This is a sample of a production application which I developed for my DevOps position at Ellucian. It is a Machine Learning search engine built off of Elastic Search. It is fed data from the internal systems that the company used, such as Confluence, Service Now (ticketing system), and JIRA. I worked to develop Python scripts which could store the data and then load it into the search engine. Then Elastic Search offers an API which is called to get results based on the search terms. These results are ordered by their confidence ratio.
I configured this to work on an AWS EC2, the requirements for ElasticSearch JVM is large as it by default requires 1GB of RAM. I scaled up the instance to a t2.Medium and was able to setup nginx which handled incoming requests. I allowed external GET requests and only GET requests to the Elastic Search. This helped to secure the many endpoints in the Elastic Search. I also configured Elastic Search to use its security system. I created a role and user through its endpoints. This allowed me to create authentication for the application and require the username and password to be passed in the request headers. This made the application secure as possible. The reasoning for this is that Elastic Search exposes powerful endpoints which can perform all CRUD operations. There is also sensitive information stored in the company's internal resources. Putting all Confluence Articles (where the company stored documentation) indiscriminately into the search engine could expose sensitive information. Especially considering Ellucian serves Higher Education customers who have students protected under FERPA, a federal law for keeping data secure similar to the medical HIPPA laws.

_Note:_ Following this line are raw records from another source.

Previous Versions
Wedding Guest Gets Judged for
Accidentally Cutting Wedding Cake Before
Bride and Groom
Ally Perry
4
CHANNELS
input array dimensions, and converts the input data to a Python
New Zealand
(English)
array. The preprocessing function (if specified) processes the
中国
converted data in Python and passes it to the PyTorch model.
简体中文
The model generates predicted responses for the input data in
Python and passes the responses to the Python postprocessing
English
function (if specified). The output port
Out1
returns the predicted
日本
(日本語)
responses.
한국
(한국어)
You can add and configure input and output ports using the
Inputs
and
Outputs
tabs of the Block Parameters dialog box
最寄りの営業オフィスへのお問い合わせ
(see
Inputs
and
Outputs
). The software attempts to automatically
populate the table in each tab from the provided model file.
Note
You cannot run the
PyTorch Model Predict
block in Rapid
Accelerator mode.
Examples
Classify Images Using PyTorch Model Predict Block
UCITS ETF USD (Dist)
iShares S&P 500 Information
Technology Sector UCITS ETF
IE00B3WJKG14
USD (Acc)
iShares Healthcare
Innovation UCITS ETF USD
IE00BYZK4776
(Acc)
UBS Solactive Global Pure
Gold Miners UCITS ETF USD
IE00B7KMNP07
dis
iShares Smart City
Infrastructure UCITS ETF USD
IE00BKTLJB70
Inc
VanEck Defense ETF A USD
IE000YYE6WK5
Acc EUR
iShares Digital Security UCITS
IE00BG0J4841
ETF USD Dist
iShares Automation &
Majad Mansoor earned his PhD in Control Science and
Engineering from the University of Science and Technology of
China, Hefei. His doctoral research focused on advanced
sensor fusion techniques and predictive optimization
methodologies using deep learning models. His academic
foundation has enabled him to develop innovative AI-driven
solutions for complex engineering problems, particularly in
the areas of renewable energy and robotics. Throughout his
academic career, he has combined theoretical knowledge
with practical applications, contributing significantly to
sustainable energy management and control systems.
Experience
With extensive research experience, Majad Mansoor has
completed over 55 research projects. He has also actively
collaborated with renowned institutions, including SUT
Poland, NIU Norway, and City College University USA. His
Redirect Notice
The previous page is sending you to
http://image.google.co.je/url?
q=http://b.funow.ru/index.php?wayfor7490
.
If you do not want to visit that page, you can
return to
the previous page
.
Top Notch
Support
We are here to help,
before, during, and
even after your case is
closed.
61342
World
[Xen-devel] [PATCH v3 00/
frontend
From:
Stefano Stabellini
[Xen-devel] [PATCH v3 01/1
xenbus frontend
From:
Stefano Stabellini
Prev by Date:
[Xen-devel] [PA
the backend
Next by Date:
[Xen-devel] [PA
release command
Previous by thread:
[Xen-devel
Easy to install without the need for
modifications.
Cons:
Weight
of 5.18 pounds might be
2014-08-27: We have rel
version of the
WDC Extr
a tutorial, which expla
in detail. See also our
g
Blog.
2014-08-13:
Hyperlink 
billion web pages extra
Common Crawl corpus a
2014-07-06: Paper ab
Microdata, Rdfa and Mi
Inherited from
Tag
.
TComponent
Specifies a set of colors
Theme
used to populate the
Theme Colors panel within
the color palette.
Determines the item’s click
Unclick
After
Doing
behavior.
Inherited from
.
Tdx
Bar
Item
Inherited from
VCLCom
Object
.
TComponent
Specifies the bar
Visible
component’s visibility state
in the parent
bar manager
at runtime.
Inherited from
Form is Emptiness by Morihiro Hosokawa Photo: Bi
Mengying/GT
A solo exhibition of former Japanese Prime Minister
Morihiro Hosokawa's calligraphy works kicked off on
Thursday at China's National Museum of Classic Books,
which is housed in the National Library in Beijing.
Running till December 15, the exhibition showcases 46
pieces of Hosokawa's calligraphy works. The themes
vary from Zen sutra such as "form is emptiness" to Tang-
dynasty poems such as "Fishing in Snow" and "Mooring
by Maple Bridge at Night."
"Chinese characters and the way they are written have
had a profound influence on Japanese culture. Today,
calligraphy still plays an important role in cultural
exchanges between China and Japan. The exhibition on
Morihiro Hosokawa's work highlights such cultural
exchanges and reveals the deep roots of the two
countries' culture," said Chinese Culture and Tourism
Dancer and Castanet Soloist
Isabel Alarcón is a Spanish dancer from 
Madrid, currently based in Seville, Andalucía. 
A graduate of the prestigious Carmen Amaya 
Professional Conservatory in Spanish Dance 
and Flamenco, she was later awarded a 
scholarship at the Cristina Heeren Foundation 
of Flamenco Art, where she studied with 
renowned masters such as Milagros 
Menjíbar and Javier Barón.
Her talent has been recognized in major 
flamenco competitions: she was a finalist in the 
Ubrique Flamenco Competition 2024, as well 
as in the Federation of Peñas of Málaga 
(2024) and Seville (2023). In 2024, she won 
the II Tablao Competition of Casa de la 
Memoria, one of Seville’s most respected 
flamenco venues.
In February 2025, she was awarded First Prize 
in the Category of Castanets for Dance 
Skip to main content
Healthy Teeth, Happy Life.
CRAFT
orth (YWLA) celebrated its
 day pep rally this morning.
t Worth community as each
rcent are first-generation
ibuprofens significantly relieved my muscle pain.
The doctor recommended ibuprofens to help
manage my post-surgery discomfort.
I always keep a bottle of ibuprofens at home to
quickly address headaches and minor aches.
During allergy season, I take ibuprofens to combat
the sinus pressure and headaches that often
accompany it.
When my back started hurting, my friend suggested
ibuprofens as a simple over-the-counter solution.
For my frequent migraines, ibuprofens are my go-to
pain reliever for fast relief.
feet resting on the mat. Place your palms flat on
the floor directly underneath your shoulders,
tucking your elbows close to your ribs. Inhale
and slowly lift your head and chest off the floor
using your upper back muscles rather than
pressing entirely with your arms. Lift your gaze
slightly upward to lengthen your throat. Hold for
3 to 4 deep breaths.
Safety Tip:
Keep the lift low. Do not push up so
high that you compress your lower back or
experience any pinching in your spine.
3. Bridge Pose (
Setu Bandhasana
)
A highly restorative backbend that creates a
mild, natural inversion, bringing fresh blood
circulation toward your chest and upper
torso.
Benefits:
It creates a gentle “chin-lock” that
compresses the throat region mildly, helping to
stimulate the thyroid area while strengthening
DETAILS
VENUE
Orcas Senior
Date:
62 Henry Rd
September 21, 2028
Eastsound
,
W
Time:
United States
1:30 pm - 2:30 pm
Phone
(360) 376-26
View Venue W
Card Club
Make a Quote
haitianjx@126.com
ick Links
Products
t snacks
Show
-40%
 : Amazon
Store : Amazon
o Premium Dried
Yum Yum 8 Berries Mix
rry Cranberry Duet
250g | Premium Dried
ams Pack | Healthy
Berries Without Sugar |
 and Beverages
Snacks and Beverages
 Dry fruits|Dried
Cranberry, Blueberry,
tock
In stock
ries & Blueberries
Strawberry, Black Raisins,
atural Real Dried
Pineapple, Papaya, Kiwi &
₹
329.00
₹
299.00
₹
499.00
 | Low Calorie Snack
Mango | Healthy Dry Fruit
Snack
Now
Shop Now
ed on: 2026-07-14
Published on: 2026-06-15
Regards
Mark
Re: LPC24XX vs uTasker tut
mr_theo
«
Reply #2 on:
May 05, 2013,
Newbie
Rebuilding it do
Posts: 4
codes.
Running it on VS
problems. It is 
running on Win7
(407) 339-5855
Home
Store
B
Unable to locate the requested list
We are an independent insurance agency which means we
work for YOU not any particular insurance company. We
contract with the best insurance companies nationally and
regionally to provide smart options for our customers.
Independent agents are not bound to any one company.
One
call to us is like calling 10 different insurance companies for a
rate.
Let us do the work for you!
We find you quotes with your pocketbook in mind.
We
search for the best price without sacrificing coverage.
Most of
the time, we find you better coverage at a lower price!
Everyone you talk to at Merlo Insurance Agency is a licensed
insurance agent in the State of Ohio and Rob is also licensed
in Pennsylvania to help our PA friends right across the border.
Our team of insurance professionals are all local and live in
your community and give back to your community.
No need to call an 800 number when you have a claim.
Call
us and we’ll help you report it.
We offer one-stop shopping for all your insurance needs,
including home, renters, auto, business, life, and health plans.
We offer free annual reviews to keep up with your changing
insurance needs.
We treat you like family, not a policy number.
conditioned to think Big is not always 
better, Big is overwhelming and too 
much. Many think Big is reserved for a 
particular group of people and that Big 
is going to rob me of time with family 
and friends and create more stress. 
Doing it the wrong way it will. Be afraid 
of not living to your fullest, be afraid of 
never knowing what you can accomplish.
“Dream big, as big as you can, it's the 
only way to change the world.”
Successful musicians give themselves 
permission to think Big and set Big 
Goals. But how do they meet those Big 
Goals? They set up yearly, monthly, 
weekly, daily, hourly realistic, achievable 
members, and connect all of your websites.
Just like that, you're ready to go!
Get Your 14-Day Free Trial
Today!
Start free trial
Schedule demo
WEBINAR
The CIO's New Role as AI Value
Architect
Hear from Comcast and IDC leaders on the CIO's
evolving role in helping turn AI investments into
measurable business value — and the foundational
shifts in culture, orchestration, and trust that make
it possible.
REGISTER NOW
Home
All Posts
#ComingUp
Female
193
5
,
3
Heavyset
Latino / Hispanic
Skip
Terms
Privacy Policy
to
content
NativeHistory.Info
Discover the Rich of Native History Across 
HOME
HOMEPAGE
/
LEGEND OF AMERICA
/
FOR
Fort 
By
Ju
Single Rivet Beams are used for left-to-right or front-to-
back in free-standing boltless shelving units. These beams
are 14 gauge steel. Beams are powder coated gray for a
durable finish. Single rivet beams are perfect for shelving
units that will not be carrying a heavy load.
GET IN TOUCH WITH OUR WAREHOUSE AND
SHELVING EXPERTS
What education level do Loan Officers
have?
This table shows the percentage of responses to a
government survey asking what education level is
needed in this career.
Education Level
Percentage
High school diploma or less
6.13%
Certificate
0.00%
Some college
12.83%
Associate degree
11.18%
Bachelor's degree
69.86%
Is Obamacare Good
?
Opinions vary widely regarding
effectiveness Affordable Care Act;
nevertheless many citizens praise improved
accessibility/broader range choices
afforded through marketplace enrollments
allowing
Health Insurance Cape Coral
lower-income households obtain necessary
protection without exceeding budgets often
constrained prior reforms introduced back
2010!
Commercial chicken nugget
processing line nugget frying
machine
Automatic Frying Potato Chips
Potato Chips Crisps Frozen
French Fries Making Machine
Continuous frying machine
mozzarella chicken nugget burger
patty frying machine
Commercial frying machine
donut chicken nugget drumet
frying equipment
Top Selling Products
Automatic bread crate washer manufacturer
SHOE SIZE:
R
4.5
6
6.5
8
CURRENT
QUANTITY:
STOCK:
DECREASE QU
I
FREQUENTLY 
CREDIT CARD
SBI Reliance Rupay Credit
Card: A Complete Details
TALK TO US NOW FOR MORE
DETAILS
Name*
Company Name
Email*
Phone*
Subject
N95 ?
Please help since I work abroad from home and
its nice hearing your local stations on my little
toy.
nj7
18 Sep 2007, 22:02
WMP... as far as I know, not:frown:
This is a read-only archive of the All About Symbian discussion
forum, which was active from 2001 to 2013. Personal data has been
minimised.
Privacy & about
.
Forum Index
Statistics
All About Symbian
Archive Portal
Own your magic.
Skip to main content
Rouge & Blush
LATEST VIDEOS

I wrote the documentation for how I configured the engine and nginx. This involved systemctl commands, nginx config files, Python commands, installation guide. As well as the process for the Python scripts which use an html parser for storing the data. In the future I would like to find a lighter option the Elastic Search. I liked working with Elastic Search but the requirements are intensive and will quickly run up a high cost. Something which is simplier must be built and available out there. I would like to find that and learn how to made an effective search engine for projects like my Market project. There I included a search bar at the top navigation but it does not perform any search as of right now. I am using React and a npm package would be ideal for this solution. For now I am glad I learned more about Python scripting and the Elastic Search engine. Overall this project was a great experience.